Sunday, September 6, 2020

Knowing the Path and Walking the Path

 1.  Thinking about David Graeber.  Last semester a student came by my office to interview me for a class.  It was pro forma right up until the point she said, "I took your survey class.  If I were to guess I'd say you are an anarchist."  Cue spit-take.  But the question opened up a wonderful conversation as I tried my best to explain my ever-evolving, often contradictory personal politics.  I've never been much of a joiner, and I've always held a healthy contempt for authority.  The way I figure it, respect is earned.  While I can fool people into thinking I'm friendly and engaging, I mostly feel panic and dread when I am dealing with others.  I like the world on the margins.  I feel comfortable there.  That sense of marginality translates in myriad ways--but when it comes to politics, I distrust centralized institutions, and the established dogmas of both right and left make me want to wretch.  Point being, I prefer my politics to be local, and I like attaching myself to groups, organizations, and individuals that do more than hector people on Facebook.  For 25 years I've worked with Food Not Bombs, the Black Cross, and Athens Mutual Aid.  I've visited and made common cause with an array of anarchist collectives from New Orleans, to Haverhill, Mass. to Athens, Georgia.  Never in all that time has anyone tried to impose their particular dogma on me; on the contrary, whatever the differences of opinion, it has always been about the work.  I don't call myself an anarchist because I don't believe I deserve to--but I love and respect the hard work of the people who do.  

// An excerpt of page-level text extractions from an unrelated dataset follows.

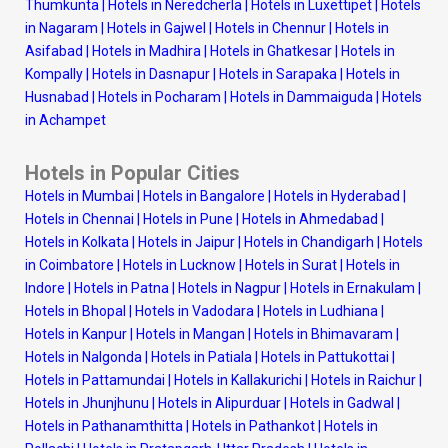
Thumkunta
|
Hotels in Neredcherla
|
Hotels in Luxettipet
|
Hotels
in Nagaram
|
Hotels in Gajwel
|
Hotels in Chennur
|
Hotels in
Asifabad
|
Hotels in Madhira
|
Hotels in Ghatkesar
|
Hotels in
Kompally
|
Hotels in Dasnapur
|
Hotels in Sarapaka
|
Hotels in
Husnabad
|
Hotels in Pocharam
|
Hotels in Dammaiguda
|
Hotels
in Achampet
Hotels in Popular Cities
Hotels in Mumbai
|
Hotels in Bangalore
|
Hotels in Hyderabad
|
Hotels in Chennai
|
Hotels in Pune
|
Hotels in Ahmedabad
|
Hotels in Kolkata
|
Hotels in Jaipur
|
Hotels in Chandigarh
|
Hotels
in Coimbatore
|
Hotels in Lucknow
|
Hotels in Surat
|
Hotels in
Indore
|
Hotels in Patna
|
Hotels in Nagpur
|
Hotels in Ernakulam
|
Hotels in Bhopal
|
Hotels in Vadodara
|
Hotels in Ludhiana
|
Hotels in Kanpur
|
Hotels in Mangan
|
Hotels in Bhimavaram
|
Hotels in Nalgonda
|
Hotels in Patiala
|
Hotels in Pattukottai
|
Hotels in Pattamundai
|
Hotels in Kallakurichi
|
Hotels in Raichur
|
Hotels in Jhunjhunu
|
Hotels in Alipurduar
|
Hotels in Gadwal
|
Hotels in Pathanamthitta
|
Hotels in Pathankot
|
Hotels in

David Graeber came into my consciousness during the Occupy Movement of 2011.  I had been in the Middle East in February of that year at the beginning of Arab Spring and I wanted desperately to believe that our time had come as well.  Graeber's work in Zuccotti Park inspired me.  His model of organizing reminded me of the best civil rights era organizing, especially the work of Robert Moses in Mississippi--leadership through the empowerment of others.  Of course I had to go and find his books.  His work on the history of debt and on "bullshit jobs" burned down so many of the fictive narratives that dominate and shape the discourse of our time.  I even wrote him a fan letter when he was at the University of London.  His kind reply reminded me of the importance of humility, especially in the academy.  David died on September 2nd at the age of 59.  I am 59.  The whole thing weirds me out, and while rationally it seems a little silly, I feel a sense of profound loss.  I've needed people like him my whole life; the kinds of people who say, "OK, but look at it this way," and change the way I engage the world.  There is a terrible shortage of those kinds of people.  Rest in Power, David.